Anyone who operates highly scalable infrastructure will know that there is one maxim that they must abide by:
Assume everything fails
It may seem like a rather morbid approach to the design and operation of infrastructure. It becomes obvious when you shift from a "aim for 100% uptime" to the Site Reliability Engineer (SRE) approach.
What I mean by the shift in approach, is that we change from building on the architect's classic assumption that we can design for totally reliability. The SRE approach is to rely on the ability of every layer of your application infrastructure to be failing and recovering continuously.
Scale-Out Fails By Design
I once read something from Kelly Sommers (@kellabyte on Twitter) about how she operated database infrastructure at such a scale that about 10% of the nodes are failed at any given time due to the load put on them and other operational impact.

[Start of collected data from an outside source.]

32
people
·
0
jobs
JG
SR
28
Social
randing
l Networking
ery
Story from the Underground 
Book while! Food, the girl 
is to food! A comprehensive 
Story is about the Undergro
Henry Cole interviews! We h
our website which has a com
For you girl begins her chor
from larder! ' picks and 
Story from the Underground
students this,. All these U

Anyone who is designing a system for applications at scale will understand this. More importantly, they will accept it as part of the deal. The trick for the traditional IT architect is to adapt to this new concept that failed is built into the service.

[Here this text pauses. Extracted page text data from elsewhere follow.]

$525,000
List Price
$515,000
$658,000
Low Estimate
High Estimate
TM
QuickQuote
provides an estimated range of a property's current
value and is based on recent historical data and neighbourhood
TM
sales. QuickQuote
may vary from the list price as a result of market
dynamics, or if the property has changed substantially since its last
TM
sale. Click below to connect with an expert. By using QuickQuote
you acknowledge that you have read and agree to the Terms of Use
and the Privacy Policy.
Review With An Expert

Richter Scale Cost Challenges
You are probably familiar with the Richter Scale which is used to measure seismic events. The interesting thing about the mathematics of the Richter Scale is that each point on the scale is actually a multiple increase of the previous point rather than a linear rise of 1.
For example, a 6.0 earthquake is a 63 terajoules measurement, and a 7.0 is 2 petajoules whereas a 5.0 is 2 terajoules. The reason this is important is that it's relatively proportional to the costs (both effort and capital) of architecting extremely highly available IT infrastructure.
The cost of operating a 99.999 percent availability solution could be much more than double the 99.99 percent alternative. Those costs and operational challenges reduce even more as we go to 99.9 and 99 percent. So, how do we change our ways to reduce the cost?
Fail by Design
We aren't suggesting that you can comfortably have 10 percent of your infrastructure failing or in distress at all times, but if you think about what it takes to design and deploy applications for 99 percent availability of sub components, you begin to gain the advantage of having a system that can survive failures throughout the structure.
This is a shift in the practice. It's where we begin to think more like a cloud-native architecture which has to assume that loosely-coupled components are in place and that resiliency is built in a scale-out methodology.
While the upfront costs to us may seem higher now, this is true technical debt reduction. We are acquiring technical debt at rapid rates today because we often don't see the value in stepping back and attacking be issue as an SRE.
I'm the end, you're paying for those extra 9s many times over compared to the cost of a tracking the technical debt now. That's where the Richter scale becomes a rather frightening reminder of the true cost of deigning resiliency at the wrong layers.